This 19th century tenement building at 223-225 E 31st Street once housed New York City’s first Chinese Protestant congregation under the leadership of the Rev. Huie Kin (許芹). An immigrant from Toishan, Guangdong, he arrived in America in 1868 and worked at various jobs in the Bay Area. An employer there helped him learn to read and write English and introduced him to Christianity. Huie later entered the Lane Theological Seminary and in 1885 moved to New York to participate in the Presbyterian Church’s efforts among Chinese immigrants. The church had begun its mission in 1868, but Huie was the first Chinese to lead it.

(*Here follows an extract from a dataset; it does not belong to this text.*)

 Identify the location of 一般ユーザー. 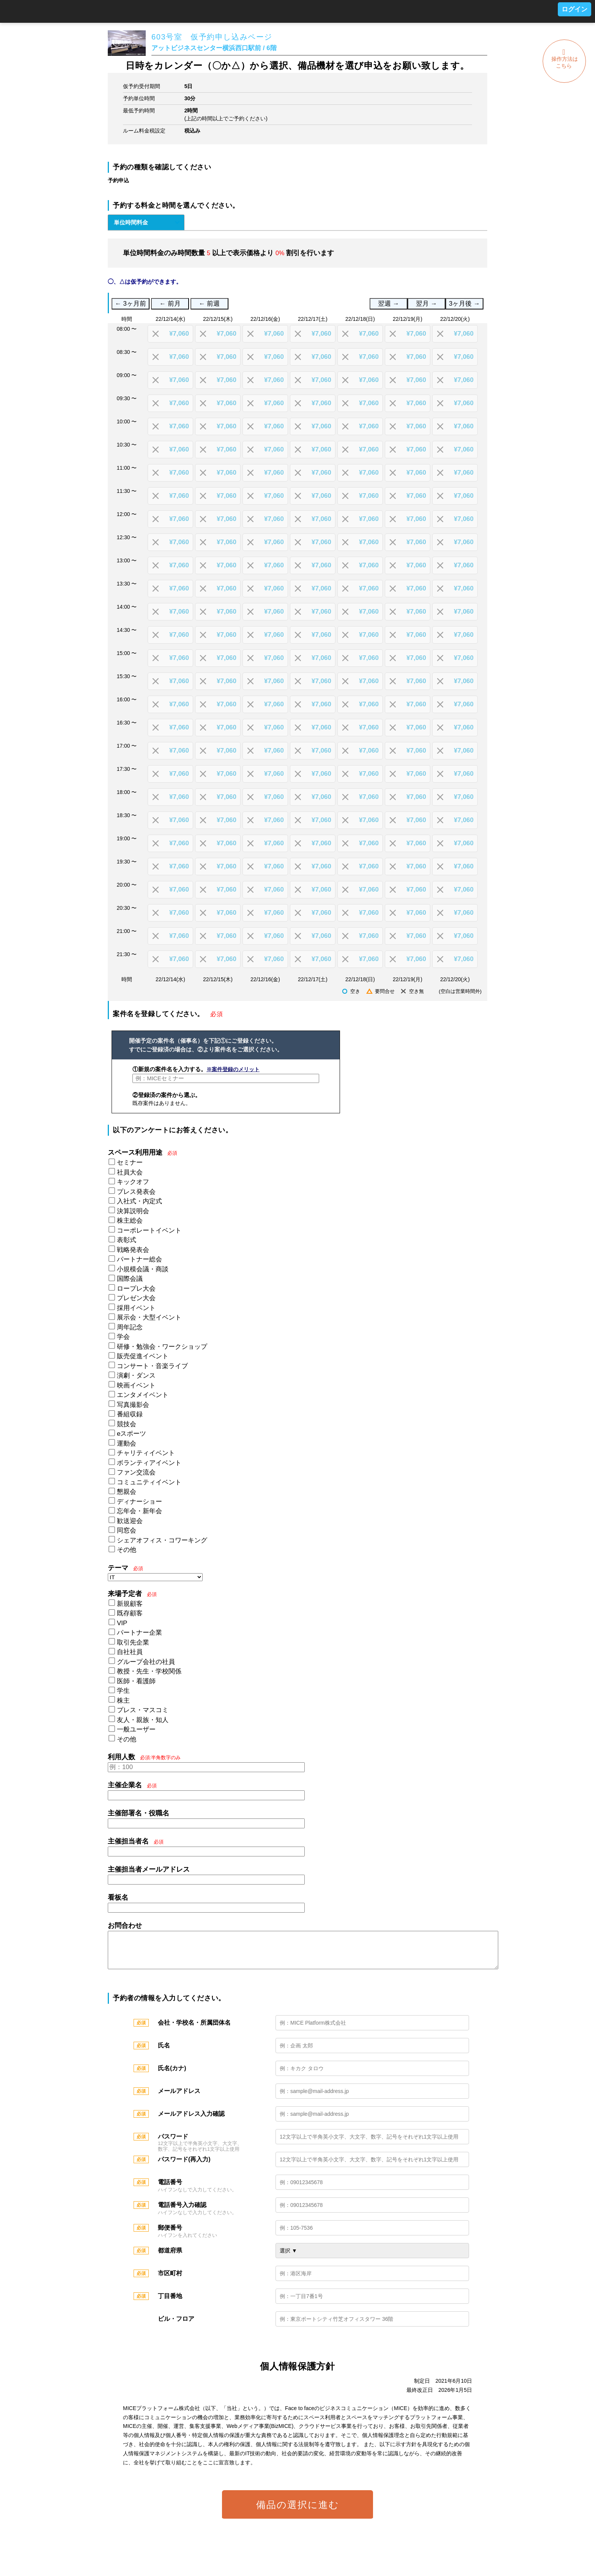
(136, 1729).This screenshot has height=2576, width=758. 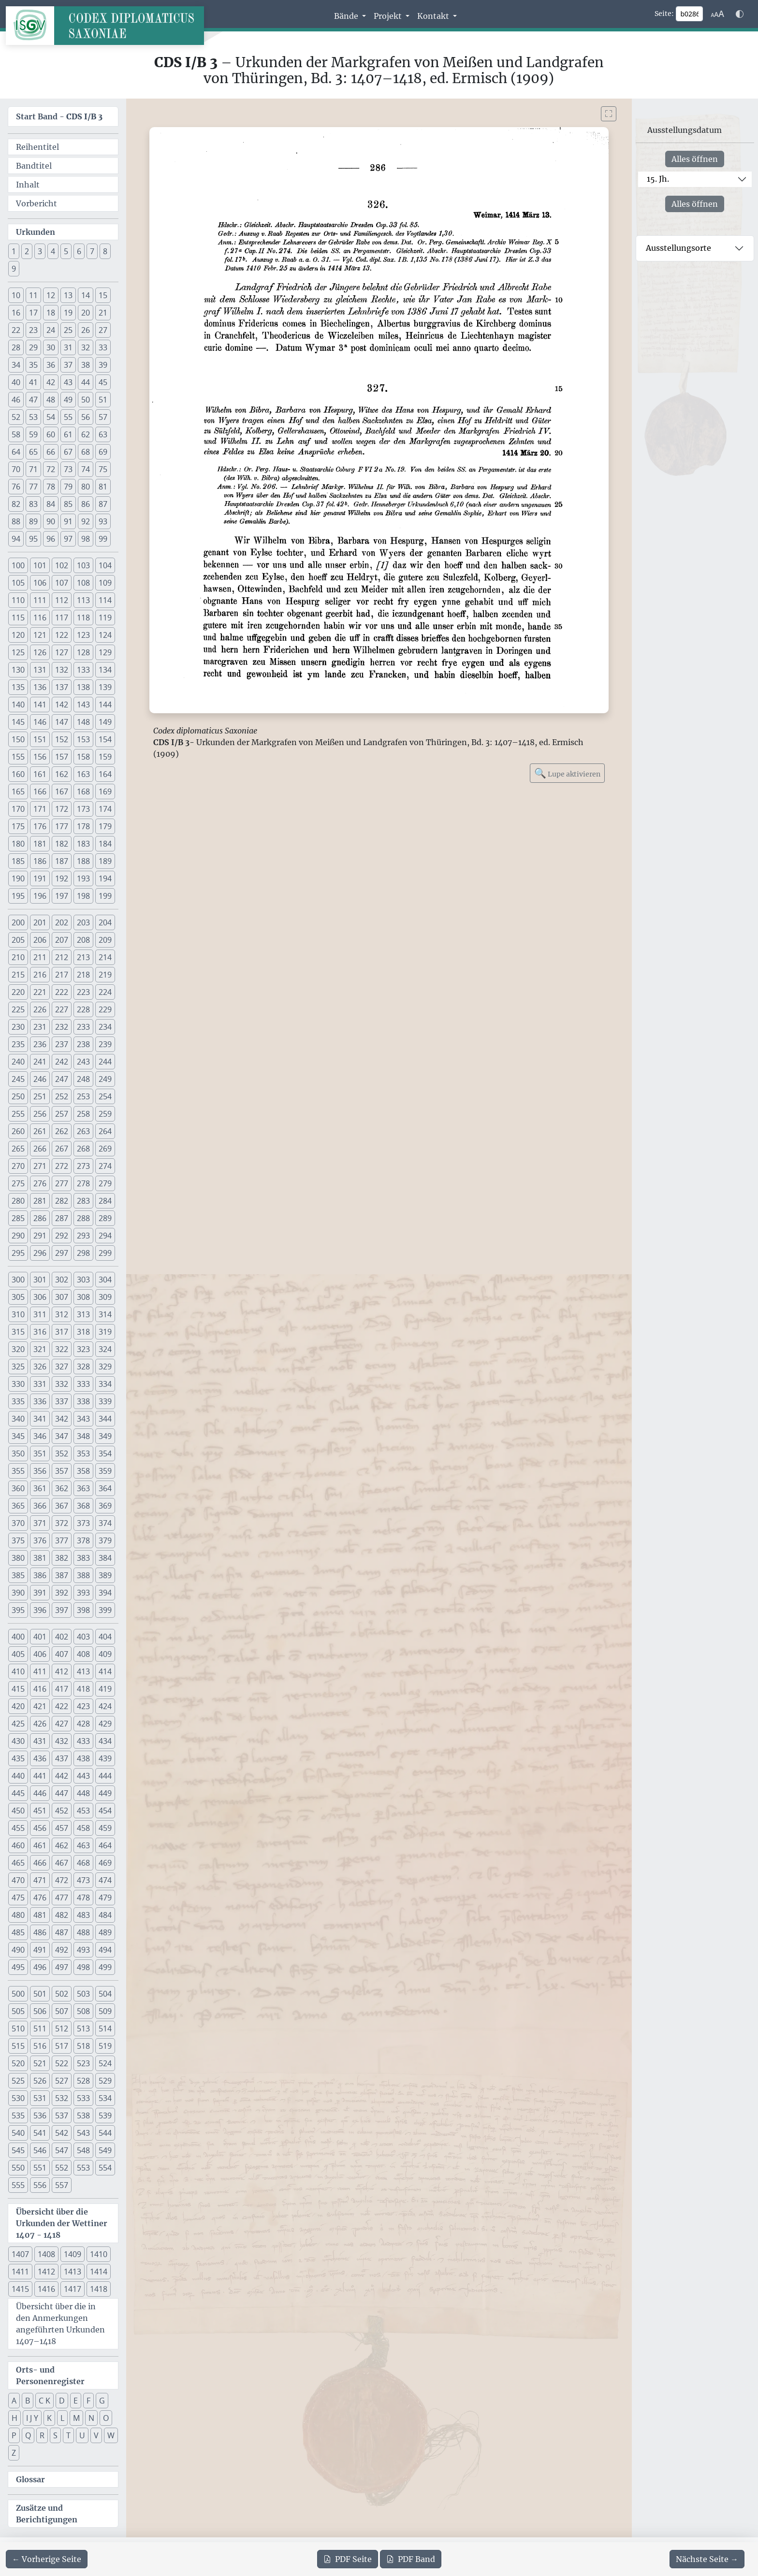 What do you see at coordinates (105, 1096) in the screenshot?
I see `254 [button]` at bounding box center [105, 1096].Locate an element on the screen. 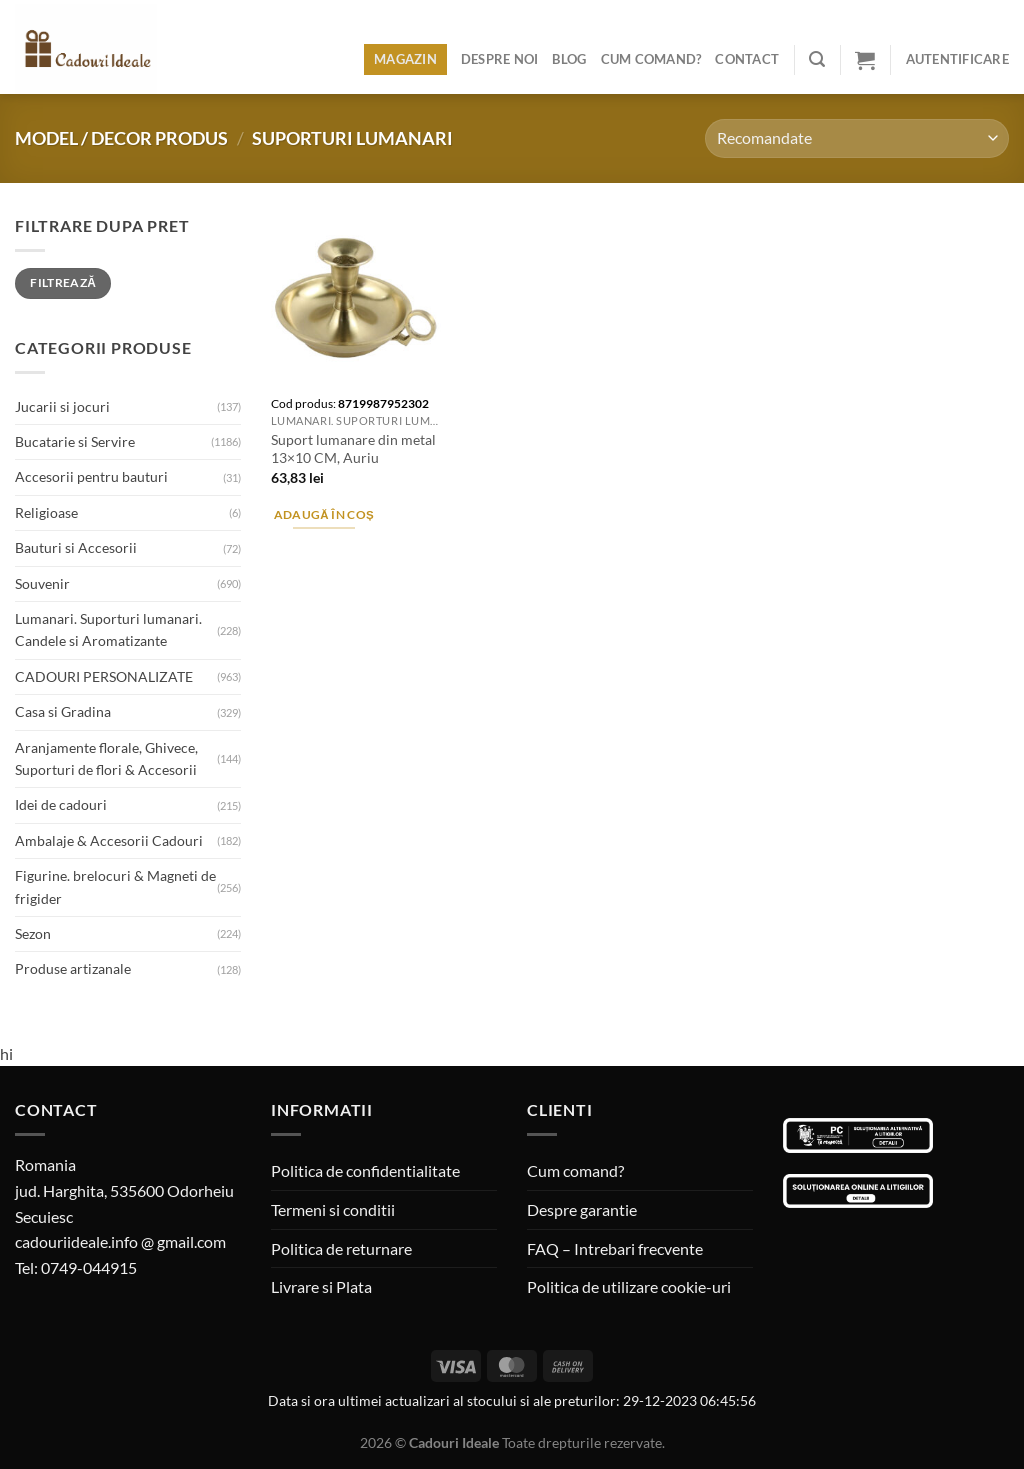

Huie experienced considerable challenges as he sought to minister to the community and to convert Chinese to Christianity. In his Reminiscences, which he published in 1932, he recalled trying to eradicate prostitution and gambling from late 19th century Chinatown; the crusade resulted in threats on his life. He also attracted unfavorable attention by marrying Louise Van Arnum, a white woman and mission volunteer. Chinese men in 19th century New York married or lived with white women far more often than they did in California, where an 1880 law banned interracial marriages between whites and Chinese. Still, such relationships were generally confined to working-class men and women, and contemporary observers could occasionally seem a bit obsessed with the Huies’ marriage; even Huie Kin’s obituary in the New York Times pointedly described his wife as a “descendant of one of the old Knickerbocker families of New York.” Huie himself put it this way: “there is such a thing as love at first sight….the fact that she was of another race made no difference to me.”
Christianity was a hard sell among the Chinese of turn of the century New York. Many community members associated the religion with Western imperialism at a time of growing nationalism in China and among the Chinese diaspora. In addition, white critics of the Chinese often referred to them as undesirable “heathens” and used religion as a justification for anti-Chinese laws. For a time, young Chinese men in New York flocked to Sunday schools for their free English lessons, but when one such student, Leon Ling, allegedly murdered a young white mission worker named Elsie Sigel in 1909, the result was an anti-Chinese backlash that Mary Lui aptly describes in her 2005 book The Chinatown Trunk Mystery.
The Sigel murder and the backlash undoubtedly worried Huie and other Presbyterian leaders, prompting them to move Huie’s church out of Chinatown. By 1909, Huie had built up a congregation of about one hundred fifty worshipers, and in 1910 the Presbytery of New York obtained the building at 223-225 E 31st Street, formerly home to the East Side Republican Club, for Huie’s congregation. The building included dormitories for young men; church leaders hoped such quarters would “keep Chinese away from the evil influences of Chinatown,” now associated with the Sigel killing.
Among those who may have visited the Huies at their new home above the church was Sun Yat-sen, the Cantonese revolutionary and founder of the Kuomintang who served as the first provisional president of the Republic of China in 1912. Sun visited the Huies in the summer of 1910, just as the new church was taking shape but right before it opened.
Huie Kin retired from the ministry in 1925, and in the summer of 1933 he and Louise Huie traveled to China to settle there. Unfortunately, Huie, long plagued by ill health, died in January of 1934. Louise Huie returned to the United States in 1935 and passed away in 1944. The Huies’ nine children carried on the family name and spirit, however. The six Huie daughters married Chinese students and moved to China, where they contributed to the nation’s development and where some family members remain today. The three Huie sons married American women and stayed in the United States. One of them, Irving Huie, became New York’s commissioner of public works and part of Mayor Fiorello Laguardia’s “War Cabinet.” Today, the far flung and diverse Huie family holds frequent reunions and maintains a website dedicated to its fascinating roots.
In 1948, Huie Kin’s old congregation, by then renamed the Huie Kin Memorial Presbyterian Church, announced plans to move; the church that had once sought to distance itself from Chinatown now relocated to Pearl Street in order to be more convenient to Chinese American worshipers. The building at 223-225 E 31st today houses a social services agency and apartments.
Sources for this post include Huie Kin, Reminiscences (Beijing, 1932); Huiekin.org; Judy Yung, Gordon H. Chang, and Him Mark Lai, eds., Chinese American Voices: From the Gold Rush to the Present (Berkeley: University of California Press, 2006); Mary T. Lui, The Chinatown Trunk Mystery: Murder, Miscegenation, and Other Dangerous Encounters in Turn-of-the-Century New York City (Princeton: Princeton University Press, 2005); the New York Times; and Ancestry.com.